Input material Block Start

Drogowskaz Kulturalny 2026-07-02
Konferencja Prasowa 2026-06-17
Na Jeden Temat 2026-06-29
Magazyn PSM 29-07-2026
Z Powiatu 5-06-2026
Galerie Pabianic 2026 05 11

Input material Block End
Input material Block Start

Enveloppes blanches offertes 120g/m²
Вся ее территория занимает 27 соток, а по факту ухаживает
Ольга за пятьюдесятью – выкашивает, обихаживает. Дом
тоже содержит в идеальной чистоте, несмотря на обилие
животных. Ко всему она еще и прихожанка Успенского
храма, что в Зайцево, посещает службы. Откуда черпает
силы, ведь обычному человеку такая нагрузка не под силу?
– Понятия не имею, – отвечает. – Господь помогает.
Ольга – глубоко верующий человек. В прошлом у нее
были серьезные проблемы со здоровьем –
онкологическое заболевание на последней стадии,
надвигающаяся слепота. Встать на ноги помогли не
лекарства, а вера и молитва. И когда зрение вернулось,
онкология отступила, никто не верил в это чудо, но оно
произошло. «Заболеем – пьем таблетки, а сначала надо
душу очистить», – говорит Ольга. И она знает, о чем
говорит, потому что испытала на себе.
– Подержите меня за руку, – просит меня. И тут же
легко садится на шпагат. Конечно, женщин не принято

Input material Block End

Go through the lines above and count those that include "говорит"; give the total and nothing more.

**Result**
2